Report how many lines in the data below hold the string "конкурсах". Nothing else should appear in the answer.

▬▬▬

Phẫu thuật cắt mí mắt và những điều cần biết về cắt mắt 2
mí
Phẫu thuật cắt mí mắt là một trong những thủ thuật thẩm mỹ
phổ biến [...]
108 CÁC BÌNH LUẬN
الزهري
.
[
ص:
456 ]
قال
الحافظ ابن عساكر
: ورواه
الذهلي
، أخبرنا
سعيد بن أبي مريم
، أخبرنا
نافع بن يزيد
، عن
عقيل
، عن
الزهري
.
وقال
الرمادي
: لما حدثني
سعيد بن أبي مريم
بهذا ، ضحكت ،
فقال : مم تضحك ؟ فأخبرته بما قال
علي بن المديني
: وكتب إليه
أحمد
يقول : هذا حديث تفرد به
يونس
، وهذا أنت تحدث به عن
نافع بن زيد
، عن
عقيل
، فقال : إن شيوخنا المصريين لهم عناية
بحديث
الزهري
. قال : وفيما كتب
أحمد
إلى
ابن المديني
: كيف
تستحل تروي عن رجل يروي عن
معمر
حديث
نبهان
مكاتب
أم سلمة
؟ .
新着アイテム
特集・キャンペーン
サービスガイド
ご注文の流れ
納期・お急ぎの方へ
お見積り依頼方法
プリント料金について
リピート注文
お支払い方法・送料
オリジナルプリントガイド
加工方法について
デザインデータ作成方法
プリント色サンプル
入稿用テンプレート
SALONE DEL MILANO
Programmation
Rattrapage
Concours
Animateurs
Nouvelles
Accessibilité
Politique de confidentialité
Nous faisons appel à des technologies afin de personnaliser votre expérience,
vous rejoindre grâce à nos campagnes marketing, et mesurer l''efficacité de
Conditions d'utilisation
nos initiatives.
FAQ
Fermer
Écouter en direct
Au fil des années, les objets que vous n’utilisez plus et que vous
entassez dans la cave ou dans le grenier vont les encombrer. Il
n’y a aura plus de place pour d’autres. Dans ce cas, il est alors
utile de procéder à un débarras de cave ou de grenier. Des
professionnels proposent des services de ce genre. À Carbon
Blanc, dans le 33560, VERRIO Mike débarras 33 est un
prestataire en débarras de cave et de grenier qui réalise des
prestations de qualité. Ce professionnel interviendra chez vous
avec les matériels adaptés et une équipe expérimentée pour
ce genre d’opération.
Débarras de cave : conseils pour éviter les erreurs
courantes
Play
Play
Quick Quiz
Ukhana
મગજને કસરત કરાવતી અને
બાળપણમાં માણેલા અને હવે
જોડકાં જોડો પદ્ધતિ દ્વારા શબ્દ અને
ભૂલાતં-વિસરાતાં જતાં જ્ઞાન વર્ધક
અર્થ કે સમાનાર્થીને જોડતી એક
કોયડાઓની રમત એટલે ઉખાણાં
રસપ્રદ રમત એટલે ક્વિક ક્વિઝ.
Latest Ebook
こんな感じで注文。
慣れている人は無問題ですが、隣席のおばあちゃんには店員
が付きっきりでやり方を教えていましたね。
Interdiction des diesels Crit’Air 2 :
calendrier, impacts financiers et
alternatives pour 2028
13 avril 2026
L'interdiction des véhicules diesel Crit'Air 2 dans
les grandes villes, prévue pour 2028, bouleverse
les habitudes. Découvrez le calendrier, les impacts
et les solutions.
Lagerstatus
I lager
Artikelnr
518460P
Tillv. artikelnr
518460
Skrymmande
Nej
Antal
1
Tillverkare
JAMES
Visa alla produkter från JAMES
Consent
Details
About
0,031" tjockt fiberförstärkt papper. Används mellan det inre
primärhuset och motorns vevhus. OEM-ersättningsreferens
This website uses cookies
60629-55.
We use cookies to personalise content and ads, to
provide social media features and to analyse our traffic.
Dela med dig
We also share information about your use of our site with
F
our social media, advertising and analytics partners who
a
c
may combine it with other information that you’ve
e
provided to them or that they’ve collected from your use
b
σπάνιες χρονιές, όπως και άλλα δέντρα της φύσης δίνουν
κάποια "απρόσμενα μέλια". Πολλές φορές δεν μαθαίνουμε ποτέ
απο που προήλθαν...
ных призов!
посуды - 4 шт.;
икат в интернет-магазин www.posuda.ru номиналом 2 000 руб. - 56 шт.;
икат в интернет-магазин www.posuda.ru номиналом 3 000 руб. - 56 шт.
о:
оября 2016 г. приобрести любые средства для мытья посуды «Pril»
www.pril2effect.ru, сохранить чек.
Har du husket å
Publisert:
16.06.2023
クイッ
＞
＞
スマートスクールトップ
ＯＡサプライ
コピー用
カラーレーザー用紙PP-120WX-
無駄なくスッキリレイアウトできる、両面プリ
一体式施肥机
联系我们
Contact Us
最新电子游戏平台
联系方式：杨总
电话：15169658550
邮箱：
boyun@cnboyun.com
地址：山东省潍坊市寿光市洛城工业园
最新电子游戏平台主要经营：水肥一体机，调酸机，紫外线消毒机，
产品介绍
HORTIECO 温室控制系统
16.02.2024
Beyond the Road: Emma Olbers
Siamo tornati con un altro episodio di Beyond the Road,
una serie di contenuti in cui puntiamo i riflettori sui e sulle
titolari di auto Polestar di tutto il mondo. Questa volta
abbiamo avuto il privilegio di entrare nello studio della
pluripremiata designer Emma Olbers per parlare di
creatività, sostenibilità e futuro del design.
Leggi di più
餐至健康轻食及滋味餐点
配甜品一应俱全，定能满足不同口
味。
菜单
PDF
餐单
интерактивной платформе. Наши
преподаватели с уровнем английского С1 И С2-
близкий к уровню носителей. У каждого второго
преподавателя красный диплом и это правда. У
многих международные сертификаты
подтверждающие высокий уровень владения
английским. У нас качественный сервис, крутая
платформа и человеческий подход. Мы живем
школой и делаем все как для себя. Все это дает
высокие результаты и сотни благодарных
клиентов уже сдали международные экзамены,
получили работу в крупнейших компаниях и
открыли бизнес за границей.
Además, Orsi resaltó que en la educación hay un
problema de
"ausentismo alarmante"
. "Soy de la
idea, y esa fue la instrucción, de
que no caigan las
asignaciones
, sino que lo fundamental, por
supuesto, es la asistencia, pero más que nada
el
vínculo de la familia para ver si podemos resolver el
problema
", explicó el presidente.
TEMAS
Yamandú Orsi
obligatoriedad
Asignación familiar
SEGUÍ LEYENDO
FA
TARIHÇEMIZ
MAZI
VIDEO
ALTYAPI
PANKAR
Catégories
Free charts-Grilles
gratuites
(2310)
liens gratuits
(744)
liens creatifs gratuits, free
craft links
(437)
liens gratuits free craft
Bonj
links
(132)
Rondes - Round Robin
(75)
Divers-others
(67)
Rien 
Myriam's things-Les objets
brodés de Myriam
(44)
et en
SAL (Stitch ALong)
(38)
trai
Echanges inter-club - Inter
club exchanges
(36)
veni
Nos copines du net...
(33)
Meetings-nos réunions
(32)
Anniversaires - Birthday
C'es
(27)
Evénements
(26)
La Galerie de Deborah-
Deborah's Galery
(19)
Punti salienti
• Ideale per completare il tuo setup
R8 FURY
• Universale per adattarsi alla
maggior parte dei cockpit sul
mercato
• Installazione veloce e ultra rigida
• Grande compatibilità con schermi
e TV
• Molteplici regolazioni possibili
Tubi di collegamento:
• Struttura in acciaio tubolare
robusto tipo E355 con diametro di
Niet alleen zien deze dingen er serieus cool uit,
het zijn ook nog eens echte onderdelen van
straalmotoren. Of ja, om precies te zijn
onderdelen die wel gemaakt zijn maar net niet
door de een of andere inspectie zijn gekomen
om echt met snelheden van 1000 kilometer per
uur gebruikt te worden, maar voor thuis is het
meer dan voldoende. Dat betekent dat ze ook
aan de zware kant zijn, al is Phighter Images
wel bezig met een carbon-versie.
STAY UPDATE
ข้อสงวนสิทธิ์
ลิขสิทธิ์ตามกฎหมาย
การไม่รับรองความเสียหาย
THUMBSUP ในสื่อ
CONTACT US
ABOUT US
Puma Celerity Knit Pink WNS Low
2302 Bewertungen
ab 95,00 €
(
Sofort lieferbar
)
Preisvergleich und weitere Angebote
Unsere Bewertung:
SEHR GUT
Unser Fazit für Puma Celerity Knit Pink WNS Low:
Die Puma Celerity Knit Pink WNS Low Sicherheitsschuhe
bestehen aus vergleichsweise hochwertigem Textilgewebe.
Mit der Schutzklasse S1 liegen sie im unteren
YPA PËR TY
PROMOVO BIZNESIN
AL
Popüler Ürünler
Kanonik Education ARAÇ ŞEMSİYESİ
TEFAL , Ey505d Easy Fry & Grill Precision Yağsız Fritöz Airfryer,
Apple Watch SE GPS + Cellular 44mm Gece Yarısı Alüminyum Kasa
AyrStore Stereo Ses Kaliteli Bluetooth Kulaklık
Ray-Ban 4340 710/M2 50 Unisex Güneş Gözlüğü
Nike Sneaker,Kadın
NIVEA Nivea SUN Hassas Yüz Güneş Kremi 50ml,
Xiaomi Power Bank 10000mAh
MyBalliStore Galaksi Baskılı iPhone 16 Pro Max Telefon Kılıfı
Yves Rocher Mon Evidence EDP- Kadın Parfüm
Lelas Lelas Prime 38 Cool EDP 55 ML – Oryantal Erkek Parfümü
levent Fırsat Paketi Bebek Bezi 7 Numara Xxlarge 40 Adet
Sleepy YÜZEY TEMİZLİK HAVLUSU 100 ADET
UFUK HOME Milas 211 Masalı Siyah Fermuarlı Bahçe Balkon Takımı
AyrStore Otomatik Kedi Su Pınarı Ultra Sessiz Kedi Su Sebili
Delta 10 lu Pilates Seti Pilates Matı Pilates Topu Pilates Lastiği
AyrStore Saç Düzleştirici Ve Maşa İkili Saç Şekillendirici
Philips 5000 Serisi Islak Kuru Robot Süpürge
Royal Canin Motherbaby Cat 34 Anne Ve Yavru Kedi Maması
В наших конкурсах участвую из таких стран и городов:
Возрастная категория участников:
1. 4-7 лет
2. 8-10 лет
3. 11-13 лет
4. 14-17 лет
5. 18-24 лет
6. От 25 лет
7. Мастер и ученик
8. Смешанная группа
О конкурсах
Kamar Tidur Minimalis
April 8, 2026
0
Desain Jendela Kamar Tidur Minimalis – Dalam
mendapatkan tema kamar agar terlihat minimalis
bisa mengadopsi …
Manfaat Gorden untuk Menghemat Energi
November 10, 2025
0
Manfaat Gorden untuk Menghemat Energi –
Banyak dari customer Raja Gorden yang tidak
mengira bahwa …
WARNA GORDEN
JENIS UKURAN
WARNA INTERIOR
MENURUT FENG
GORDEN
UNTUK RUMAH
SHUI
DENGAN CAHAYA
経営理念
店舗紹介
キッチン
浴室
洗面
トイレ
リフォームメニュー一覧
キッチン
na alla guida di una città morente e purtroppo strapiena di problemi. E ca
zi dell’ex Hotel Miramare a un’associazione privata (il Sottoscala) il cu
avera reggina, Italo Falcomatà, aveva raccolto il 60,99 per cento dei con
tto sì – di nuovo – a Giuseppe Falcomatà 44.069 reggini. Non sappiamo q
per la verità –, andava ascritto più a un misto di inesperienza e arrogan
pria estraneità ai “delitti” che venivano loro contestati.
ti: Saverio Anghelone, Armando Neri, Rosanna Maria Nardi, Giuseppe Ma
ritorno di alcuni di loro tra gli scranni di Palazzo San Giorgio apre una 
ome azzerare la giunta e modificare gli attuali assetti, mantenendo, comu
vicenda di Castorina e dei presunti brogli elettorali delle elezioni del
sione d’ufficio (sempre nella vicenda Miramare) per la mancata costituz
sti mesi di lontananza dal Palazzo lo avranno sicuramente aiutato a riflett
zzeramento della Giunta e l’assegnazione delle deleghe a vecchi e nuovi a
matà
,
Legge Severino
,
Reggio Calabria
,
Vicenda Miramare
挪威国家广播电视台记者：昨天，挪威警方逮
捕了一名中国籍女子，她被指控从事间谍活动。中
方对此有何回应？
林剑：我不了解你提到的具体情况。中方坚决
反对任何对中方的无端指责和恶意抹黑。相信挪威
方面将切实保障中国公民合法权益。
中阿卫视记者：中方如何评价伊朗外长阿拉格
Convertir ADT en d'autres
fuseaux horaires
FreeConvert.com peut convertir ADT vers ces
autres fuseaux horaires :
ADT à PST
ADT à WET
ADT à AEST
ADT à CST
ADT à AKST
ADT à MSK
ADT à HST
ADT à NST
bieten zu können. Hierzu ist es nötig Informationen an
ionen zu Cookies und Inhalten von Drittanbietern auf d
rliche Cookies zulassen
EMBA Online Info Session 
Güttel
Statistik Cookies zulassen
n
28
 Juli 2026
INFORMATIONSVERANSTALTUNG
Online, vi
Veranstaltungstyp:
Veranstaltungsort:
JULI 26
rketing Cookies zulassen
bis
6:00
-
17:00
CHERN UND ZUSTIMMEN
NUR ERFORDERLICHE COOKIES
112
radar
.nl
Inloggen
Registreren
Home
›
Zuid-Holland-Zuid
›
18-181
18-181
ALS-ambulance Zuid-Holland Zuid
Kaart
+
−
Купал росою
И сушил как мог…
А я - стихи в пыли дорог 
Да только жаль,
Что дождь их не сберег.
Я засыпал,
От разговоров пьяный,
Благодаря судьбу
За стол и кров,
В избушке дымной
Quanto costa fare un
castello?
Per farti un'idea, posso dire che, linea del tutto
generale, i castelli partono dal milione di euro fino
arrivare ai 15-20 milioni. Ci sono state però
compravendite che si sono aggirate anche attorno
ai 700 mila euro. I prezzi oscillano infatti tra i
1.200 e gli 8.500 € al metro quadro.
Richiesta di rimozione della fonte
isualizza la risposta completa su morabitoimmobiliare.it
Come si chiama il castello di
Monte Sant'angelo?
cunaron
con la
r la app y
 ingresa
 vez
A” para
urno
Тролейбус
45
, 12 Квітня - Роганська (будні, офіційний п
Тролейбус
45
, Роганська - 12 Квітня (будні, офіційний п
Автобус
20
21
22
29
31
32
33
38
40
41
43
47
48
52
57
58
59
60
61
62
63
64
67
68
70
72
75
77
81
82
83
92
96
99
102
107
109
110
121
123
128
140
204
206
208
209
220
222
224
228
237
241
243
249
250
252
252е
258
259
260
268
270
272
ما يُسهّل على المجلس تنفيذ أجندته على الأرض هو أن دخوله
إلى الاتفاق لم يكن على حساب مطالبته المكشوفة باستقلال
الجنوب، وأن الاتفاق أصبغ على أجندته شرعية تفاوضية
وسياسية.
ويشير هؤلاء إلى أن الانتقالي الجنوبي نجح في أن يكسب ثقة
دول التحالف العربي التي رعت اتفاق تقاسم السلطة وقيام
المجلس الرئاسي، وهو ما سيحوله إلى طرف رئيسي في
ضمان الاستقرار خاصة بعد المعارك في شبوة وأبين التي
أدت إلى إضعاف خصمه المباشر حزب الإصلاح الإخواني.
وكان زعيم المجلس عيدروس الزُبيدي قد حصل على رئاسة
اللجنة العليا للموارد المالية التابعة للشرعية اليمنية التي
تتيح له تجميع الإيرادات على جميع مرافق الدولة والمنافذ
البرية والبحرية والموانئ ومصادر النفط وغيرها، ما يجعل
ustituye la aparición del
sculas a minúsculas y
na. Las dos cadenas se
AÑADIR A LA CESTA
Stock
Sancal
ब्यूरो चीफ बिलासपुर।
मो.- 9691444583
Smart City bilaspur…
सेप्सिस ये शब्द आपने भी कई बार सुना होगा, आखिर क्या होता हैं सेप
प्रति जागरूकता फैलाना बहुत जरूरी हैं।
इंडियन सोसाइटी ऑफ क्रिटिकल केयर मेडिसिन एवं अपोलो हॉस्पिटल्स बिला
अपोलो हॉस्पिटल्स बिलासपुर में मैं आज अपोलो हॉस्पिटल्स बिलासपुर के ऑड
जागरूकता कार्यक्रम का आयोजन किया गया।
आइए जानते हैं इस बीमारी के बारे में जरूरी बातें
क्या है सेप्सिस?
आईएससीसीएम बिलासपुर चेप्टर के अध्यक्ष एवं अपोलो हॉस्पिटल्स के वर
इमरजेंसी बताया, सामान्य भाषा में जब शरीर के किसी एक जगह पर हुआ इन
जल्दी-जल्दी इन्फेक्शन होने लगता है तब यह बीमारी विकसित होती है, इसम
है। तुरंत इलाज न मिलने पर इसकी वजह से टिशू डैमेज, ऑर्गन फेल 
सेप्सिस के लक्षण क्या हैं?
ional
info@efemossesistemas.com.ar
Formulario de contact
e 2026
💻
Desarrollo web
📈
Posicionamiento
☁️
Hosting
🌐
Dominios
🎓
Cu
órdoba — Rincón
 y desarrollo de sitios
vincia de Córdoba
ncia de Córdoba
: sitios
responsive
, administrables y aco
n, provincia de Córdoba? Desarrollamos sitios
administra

▬▬▬

▶ [Response area]:
2